Jericho had a sudden memory-flash of himself on a bicycle, under
a starlit sky. A cold night and the cracking of ice.

“Look,” he said, suddenly irritated “d’you think we could get to
the point here, Guy? I mean, tea in front of the college fire
talking about old times? It’s all very pleasant, but come on—”

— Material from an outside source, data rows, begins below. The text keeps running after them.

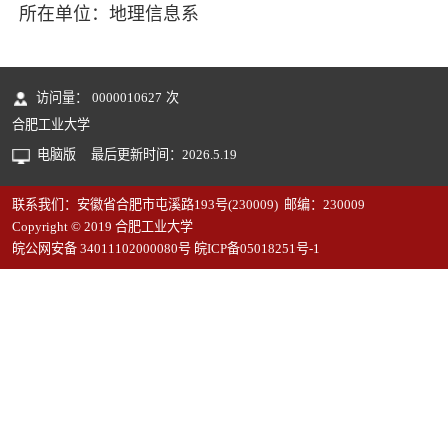
所在单位：地理信息系
访问量：
0000010627
次
合肥工业大学
电脑版
最后更新时间：
2026
.
5
.
19
联系我们：安徽省合肥市屯溪路193号(230009) 邮编：230009
Copyright © 2019 合肥工业大学
皖公网安备 34011102000080号 皖ICP备05018251号-1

“This is the point, old thing.” Logie drew his knees up under
his chin and wrapped his hands around his shins. “Shark, Limpet,
Dolphin, Oyster, Porpoise, Winkle. The six little fishes in our
aquarium, the six German naval Enigmas. And the greatest of these
is Shark.” He stared into the fire and for the first time Jericho
was able to have a good look at his face, ghostly in the blue
light, like a skull. The eye sockets were hollows of darkness. He
looked like a man who hadn’t slept for a week. He yawned again.
“You know, I was trying to remember, in the car coming over, who
decided to call it Shark in the first place.”

“I can’t recall,” said Jericho. “I’ve an idea it was Alan. Or
maybe it was me. Anyway, what the devil does it matter? It just
emerged. Nobody argued. Shark was the perfect name for it. We could
tell at once it was going to be a monster.”

“And it was.” Logie puffed on his pipe. He was starting to
disappear in a bank of fumes. The cheap wartime tobacco smelled
like burning hay. “And it is.”

Something in the way he delivered that last word—some slight
hesitation—made Jericho look up sharply.